*** Opening Records supplied ***
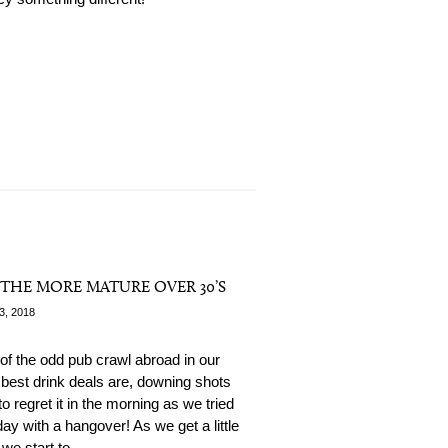
R THE MORE MATURE OVER 30’S
3, 2018
of the odd pub crawl abroad in our
 best drink deals are, downing shots
o regret it in the morning as we tried
day with a hangover! As we get a little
*** Closing Records supplied ***
[Task to carry out] Repeat only what runs from the line holding "best drink deals are, downing shots" to the end of the data, keeping every line exactly as written, first and last included.

[Output of the exercise]
 best drink deals are, downing shots
o regret it in the morning as we tried
day with a hangover! As we get a little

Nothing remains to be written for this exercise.